The company reported adjusted earnings per share (EPS) of 22 cents for the quarter against a consensus Wall Street estimate also of 22 cents. A year ago, the company had posted adjusted EPS of 17 cents. Net income for the quarter based on Generally Accepted Accounting principles jumped five times to $814 million, translating into 82 cents per publicly traded share – an improvement that came about due to a $640 million tax benefit, the company said.

Revenues for the quarter were $2.86 billion, up 1% over the same quarter last year but lower than the average analysts’ bet of $2.96 billion. The company said lower occupancy and room rates in its Africa and Middle East segments capped the company’s top line performance during the quarter.

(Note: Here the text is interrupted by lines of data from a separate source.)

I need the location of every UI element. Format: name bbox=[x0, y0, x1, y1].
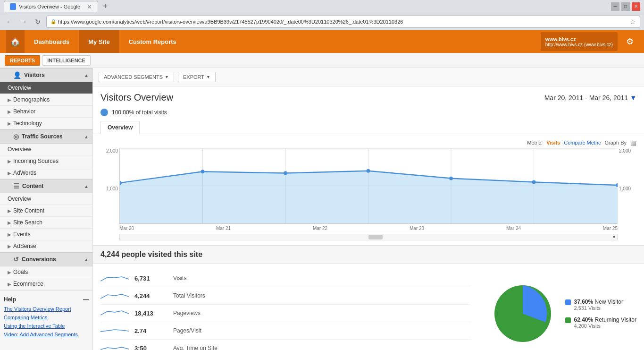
advanced-segments-label: ADVANCED SEGMENTS bbox=[104, 74, 163, 80]
visitors-chart bbox=[119, 148, 618, 224]
reload-button[interactable]: ↻ bbox=[32, 16, 43, 27]
stat-value-total-visitors: 4,244 bbox=[134, 292, 167, 299]
scroll-handle[interactable] bbox=[368, 235, 383, 239]
scroll-bar[interactable]: ▼ bbox=[119, 234, 618, 240]
metric-label: Metric: bbox=[527, 140, 543, 145]
sidebar-item-technology[interactable]: ▶Technology bbox=[0, 118, 92, 129]
nav-mysite[interactable]: My Site bbox=[79, 30, 119, 53]
chart-point-1 bbox=[201, 170, 205, 173]
forward-button[interactable]: → bbox=[18, 16, 29, 27]
adsense-arrow: ▶ bbox=[8, 244, 11, 249]
sidebar-traffic-label: Traffic Sources bbox=[22, 133, 63, 140]
sidebar-section-visitors[interactable]: 👤 Visitors ▲ bbox=[0, 68, 92, 82]
home-button[interactable]: 🏠 bbox=[6, 30, 25, 53]
help-collapse[interactable]: — bbox=[83, 296, 89, 303]
chart-point-4 bbox=[449, 177, 453, 180]
date-range[interactable]: Mar 20, 2011 - Mar 26, 2011 ▼ bbox=[544, 94, 636, 102]
sidebar-item-traffic-overview[interactable]: Overview bbox=[0, 144, 92, 155]
help-link-video[interactable]: Video: Add Advanced Segments bbox=[4, 330, 89, 339]
incoming-arrow: ▶ bbox=[8, 159, 11, 164]
stat-value-visits: 6,731 bbox=[134, 275, 167, 282]
maximize-button[interactable]: □ bbox=[621, 2, 630, 11]
sidebar-section-conversions[interactable]: ↺ Conversions ▲ bbox=[0, 252, 92, 266]
site-selector[interactable]: www.bivs.cz http://www.bivs.cz (www.bivs… bbox=[541, 32, 618, 51]
advanced-segments-button[interactable]: ADVANCED SEGMENTS ▼ bbox=[99, 72, 174, 82]
pie-legend: 37.60% New Visitor 2,531 Visits 62.40% R… bbox=[565, 299, 636, 329]
nav-dashboards[interactable]: Dashboards bbox=[25, 30, 79, 53]
tab-title: Visitors Overview - Google ... bbox=[19, 4, 82, 9]
date-range-text: Mar 20, 2011 - Mar 26, 2011 bbox=[544, 94, 628, 102]
tab-close-button[interactable]: ✕ bbox=[87, 3, 92, 10]
new-visitor-label: New Visitor bbox=[595, 299, 623, 305]
date-range-arrow[interactable]: ▼ bbox=[630, 94, 636, 102]
subnav: REPORTS INTELLIGENCE bbox=[0, 53, 644, 68]
sidebar-item-behavior[interactable]: ▶Behavior bbox=[0, 106, 92, 118]
browser-tab[interactable]: Visitors Overview - Google ... ✕ bbox=[4, 1, 98, 12]
total-visits-text: 100.00% of total visits bbox=[112, 109, 167, 116]
intelligence-tab[interactable]: INTELLIGENCE bbox=[42, 55, 91, 66]
close-button[interactable]: ✕ bbox=[632, 2, 640, 11]
total-visits-row: 100.00% of total visits bbox=[93, 107, 644, 121]
demographics-arrow: ▶ bbox=[8, 97, 11, 102]
pie-section: 37.60% New Visitor 2,531 Visits 62.40% R… bbox=[490, 270, 636, 350]
nav-customreports[interactable]: Custom Reports bbox=[119, 30, 186, 53]
help-link-comparing[interactable]: Comparing Metrics bbox=[4, 313, 89, 322]
sidebar-item-content-overview[interactable]: Overview bbox=[0, 193, 92, 205]
new-tab-button[interactable]: + bbox=[103, 1, 108, 11]
sidebar-item-overview[interactable]: Overview bbox=[0, 82, 92, 94]
graph-by-label: Graph By bbox=[605, 140, 627, 145]
bookmark-icon[interactable]: ☆ bbox=[630, 18, 636, 26]
site-search-arrow: ▶ bbox=[8, 220, 11, 225]
x-axis-labels: Mar 20 Mar 21 Mar 22 Mar 23 Mar 24 Mar 2… bbox=[119, 226, 618, 231]
x-label-4: Mar 24 bbox=[506, 226, 521, 231]
export-label: EXPORT bbox=[183, 74, 204, 80]
advanced-segments-arrow: ▼ bbox=[165, 75, 169, 79]
sidebar-item-goals[interactable]: ▶Goals bbox=[0, 266, 92, 278]
grid-icon[interactable]: ▦ bbox=[630, 139, 636, 146]
scroll-right-btn[interactable]: ▼ bbox=[612, 235, 616, 239]
sidebar-content-label: Content bbox=[22, 183, 43, 189]
sidebar-item-adwords[interactable]: ▶AdWords bbox=[0, 167, 92, 179]
sidebar-item-events[interactable]: ▶Events bbox=[0, 229, 92, 240]
sidebar-item-site-content[interactable]: ▶Site Content bbox=[0, 205, 92, 217]
reports-tab[interactable]: REPORTS bbox=[5, 55, 40, 66]
new-visitor-pct: 37.60% bbox=[574, 299, 593, 305]
sidebar-item-demographics[interactable]: ▶Demographics bbox=[0, 94, 92, 106]
sidebar-section-traffic[interactable]: ◎ Traffic Sources ▲ bbox=[0, 129, 92, 144]
stat-value-pages-visit: 2.74 bbox=[134, 327, 167, 334]
metric-value[interactable]: Visits bbox=[546, 140, 560, 145]
sidebar-item-ecommerce[interactable]: ▶Ecommerce bbox=[0, 278, 92, 290]
sidebar-visitors-label: Visitors bbox=[24, 72, 45, 78]
sidebar-conversions-label: Conversions bbox=[22, 256, 56, 263]
stat-item-avg-time: 3:50 Avg. Time on Site bbox=[100, 340, 471, 350]
conversions-icon: ↺ bbox=[13, 256, 19, 263]
stat-item-total-visitors: 4,244 Total Visitors bbox=[100, 287, 471, 305]
help-link-table[interactable]: Using the Interactive Table bbox=[4, 322, 89, 330]
content-toggle: ▲ bbox=[84, 184, 89, 189]
export-button[interactable]: EXPORT ▼ bbox=[178, 72, 216, 82]
sparkline-total-visitors bbox=[100, 290, 129, 301]
goals-arrow: ▶ bbox=[8, 270, 11, 275]
legend-returning-visitor: 62.40% Returning Visitor 4,200 Visits bbox=[565, 316, 636, 329]
minimize-button[interactable]: ─ bbox=[611, 2, 619, 11]
help-title: Help bbox=[4, 296, 16, 303]
tab-favicon bbox=[10, 3, 16, 10]
settings-button[interactable]: ⚙ bbox=[621, 33, 638, 50]
sidebar-section-content[interactable]: ☰ Content ▲ bbox=[0, 179, 92, 193]
back-button[interactable]: ← bbox=[4, 16, 15, 27]
behavior-arrow: ▶ bbox=[8, 109, 11, 114]
new-visitor-color bbox=[565, 299, 571, 305]
site-url: http://www.bivs.cz (www.bivs.cz) bbox=[545, 42, 613, 47]
x-label-3: Mar 23 bbox=[410, 226, 424, 231]
help-link-visitors[interactable]: The Visitors Overview Report bbox=[4, 305, 89, 313]
visitors-icon: 👤 bbox=[13, 71, 21, 79]
sidebar-item-site-search[interactable]: ▶Site Search bbox=[0, 217, 92, 229]
sparkline-pageviews bbox=[100, 307, 129, 319]
compare-metric-link[interactable]: Compare Metric bbox=[564, 140, 601, 145]
address-bar[interactable]: 🔒 https://www.google.com/analytics/web/#… bbox=[46, 16, 640, 28]
sidebar-item-incoming[interactable]: ▶Incoming Sources bbox=[0, 155, 92, 167]
returning-visitor-color bbox=[565, 317, 571, 323]
sidebar-item-adsense[interactable]: ▶AdSense bbox=[0, 240, 92, 252]
x-label-0: Mar 20 bbox=[119, 226, 134, 231]
overview-tab[interactable]: Overview bbox=[100, 121, 140, 134]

Spin-off of Hotel properties, Timeshares

Hilton also announced it was spinning off its real estate assets into a real estate investment trust (REIT), and also separating its Timeshare business, so as to operate as three separate companies. By the end of the year, the properties will trade publicly as REIT as well as the Timeshare business ‘Hilton Grand Vacations’, which will operate 35,000 rooms across 70 properties, the company said.

Analysts estimate the company’s properties to be valued in excess of $10 billion. Hilton Grand Vacations comprises 50 club resorts in Europe and the US, and accounted for about 12% of the company’s fourth quarter revenue.

The company believes operating as three separate units could unlock even more shareholder value and improve the separate entities’ valuations. Wall Street analysts also believe Hilton operating as three separate units could yield a higher combined valuation than as a whole.

US law requires REITs to distribute at least 90% of their taxable income to shareholders, an agreement that then waives of income tax liabilities for the company. Notably, several other companies with major real estate investments have spun them off into REITS over the past year. These companies include the fine dining restaurants chain operator Darden Restaurants Inc and casino operator MGM Resorts International.